Un altro test nucleare, il quinto, il più potente, è stato portato a termine ieri notte in Corea del Nord. L’esperimento, secondo i media nordcoreani, testimonia come il Paese sia ora in grado di montare piccole testate nucleari sopra missili balistici; fatto che, se confermato, allargherebbe il raggio d’azione e di minaccia nucleare della repubblica socialista. In seguito alla detonazione è stata rilevata una scossa sismica di magnitudo 5.3, in grado di dare l’idea della potenza dell’ultimo test.
Le reazioni dell’alleanza dei Paesi vicini, Corea del Sud e Giappone, insieme con gli Stati Uniti, sono state di forte condanna, e, in questo caso, hanno delineato con maggior forza che Pyongyang si sta seriamente avvicinando al limite. E, fonti militari di Seoul, hanno riferito che il test nucleare effettuato oggi dalla Corea del Nord “è il più potente fino ad ora, poco meno forte dell’esplosione della bomba atomica su Hiroshima”. L’agenzia meteorologica sudcoreana ha precisato infatti che la potenza è stata a “10 kilotoni, quella di Hiroshima a 15”.

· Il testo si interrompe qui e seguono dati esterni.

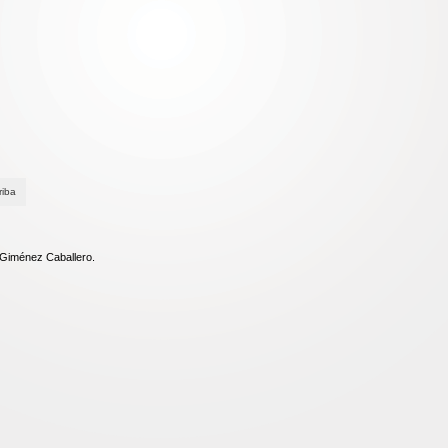
riba
 Giménez Caballero.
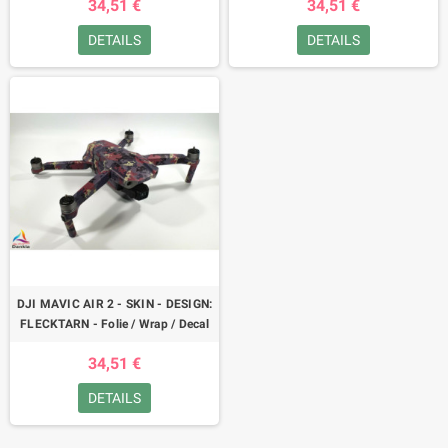
34,51 €
34,51 €
DETAILS
DETAILS
DJI MAVIC AIR 2 - SKIN - DESIGN:
FLECKTARN - Folie / Wrap / Decal
34,51 €
DETAILS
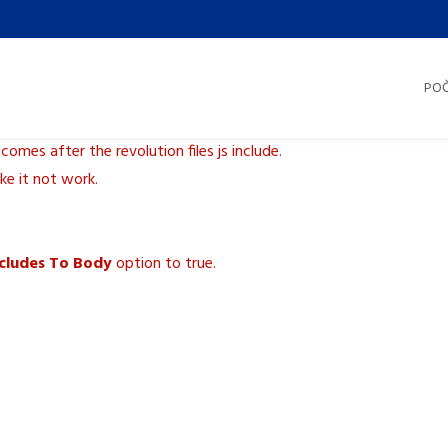
PO
 comes after the revolution files js include.
ake it not work.
ncludes To Body
option to true.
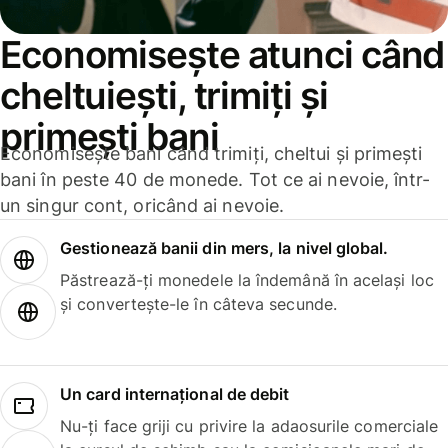
Economisește atunci când
cheltuiești, trimiți și
primești bani
Economisește bani când trimiți, cheltui și primești
bani în peste 40 de monede. Tot ce ai nevoie, într-
un singur cont, oricând ai nevoie.
Gestionează banii din mers, la nivel global.
Păstrează-ți monedele la îndemână în același loc
și convertește-le în câteva secunde.
Un card internațional de debit
Nu-ți face griji cu privire la adaosurile comerciale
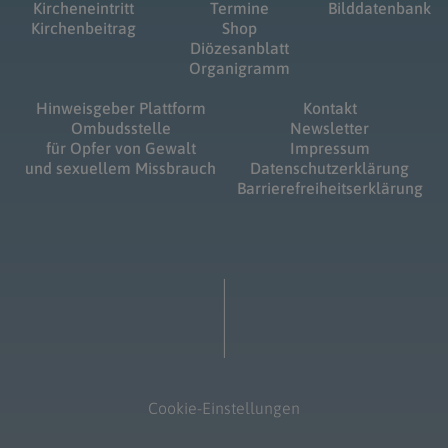
Kircheneintritt
Termine
Bilddatenbank
Kirchenbeitrag
Shop
Diözesanblatt
Organigramm
Hinweisgeber Plattform
Kontakt
Ombudsstelle
Newsletter
für Opfer von Gewalt
Impressum
und sexuellem Missbrauch
Datenschutzerklärung
Barrierefreiheitserklärung
Cookie-Einstellungen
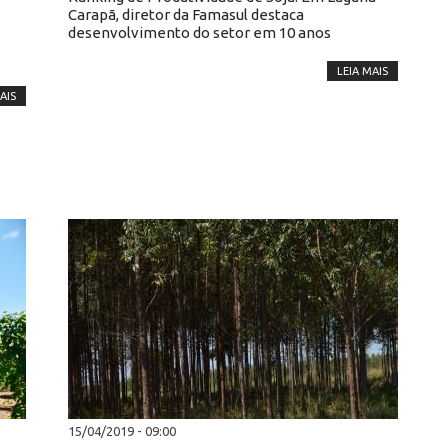
Carapã, diretor da Famasul destaca
desenvolvimento do setor em 10 anos
LEIA MAIS
AIS
15/04/2019 - 09:00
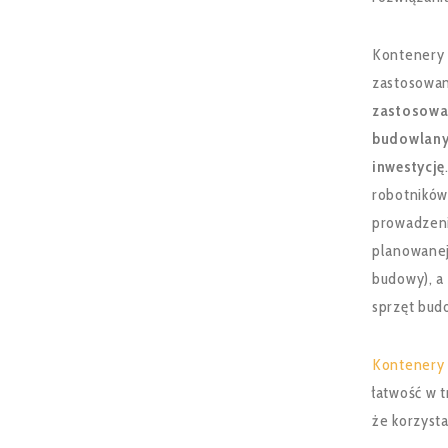
Kontenery 
zastosowan
zastosowa
budowlanyc
inwestycję
robotników
prowadzeni
planowanej
budowy), a
sprzęt bud
Kontenery
łatwość w t
że korzysta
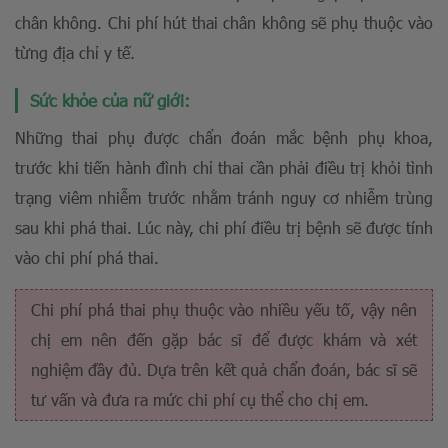
chân không. Chi phí hút thai chân không sẽ phụ thuộc vào
từng địa chỉ y tế.
Sức khỏe của nữ giới:
Những thai phụ được chẩn đoán mắc bệnh phụ khoa,
trước khi tiến hành đình chỉ thai cần phải điều trị khỏi tình
trạng viêm nhiễm trước nhằm tránh nguy cơ nhiễm trùng
sau khi phá thai. Lúc này, chi phí điều trị bệnh sẽ được tính
vào chi phí phá thai.
Chi phí phá thai phụ thuộc vào nhiều yếu tố, vậy nên
chị em nên đến gặp bác sĩ để được khám và xét
nghiệm đầy đủ. Dựa trên kết quả chẩn đoán, bác sĩ sẽ
tư vấn và đưa ra mức chi phí cụ thể cho chị em.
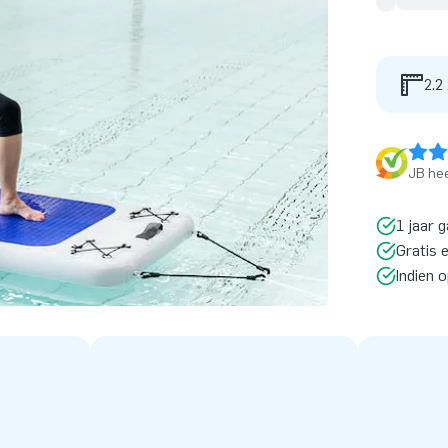
2.2
JB hee
1 jaar g
Gratis 
Indien 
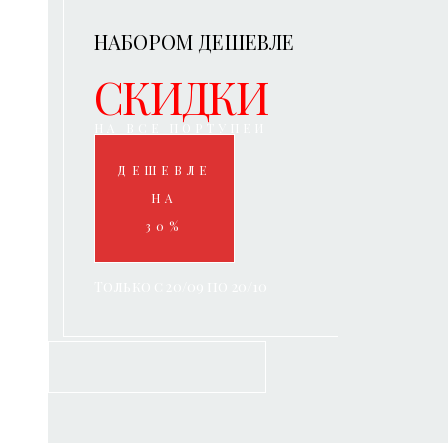
НАБОРОМ ДЕШЕВЛЕ
СКИДКИ
НА ВСЕ ПОРТУПЕИ
ДЕШЕВЛЕ
НА
30%
Только с 20/09 по 20/10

Un portavoce della Casa Bianca ha annunciato “gravi conseguenze”, mentre il presidente sudcoreano, Park Geun Hye, ha parlato di un atto “d’incoscienza maniacale” che potrebbe portare la Corea del Nord all’autodistruzione.
Anche la Cina, unico alleato di Pyongyang, ha intimato il vicino a interrompere i suoi piani di espansione nucleare.
Quello che gli osservatori ora attendono, dopo un 2016 mai così attivo da parte della dittatura comunista per quanto riguarda il numero dei test atomici, è di vedere se, alle manifeste intolleranze dei vicini si passerà all’azione contro la Corea del Nord e in che modo.
Un primo segnale concreto che gli Stati Uniti e la Corea del Sud prevedono di mettere in pratica è il sistema di difesa missilistica, noto come Thaad, che sarà installato sul territorio sudcoreano come fattore deterrente per Pyongyang.
Una mossa che però non è stata risparmiata dalle critiche della Russia e della Cina, che ne temono un possibile utilizzo anche a loro stesso danno.
Alle critiche del presidente cinese Xi Jinping, Barack Obama aveva risposto che non è possibile “avere una situazione nella quale si è incapaci di difendere noi stessi o i nostri alleati contro comportamenti sempre più provocatori”.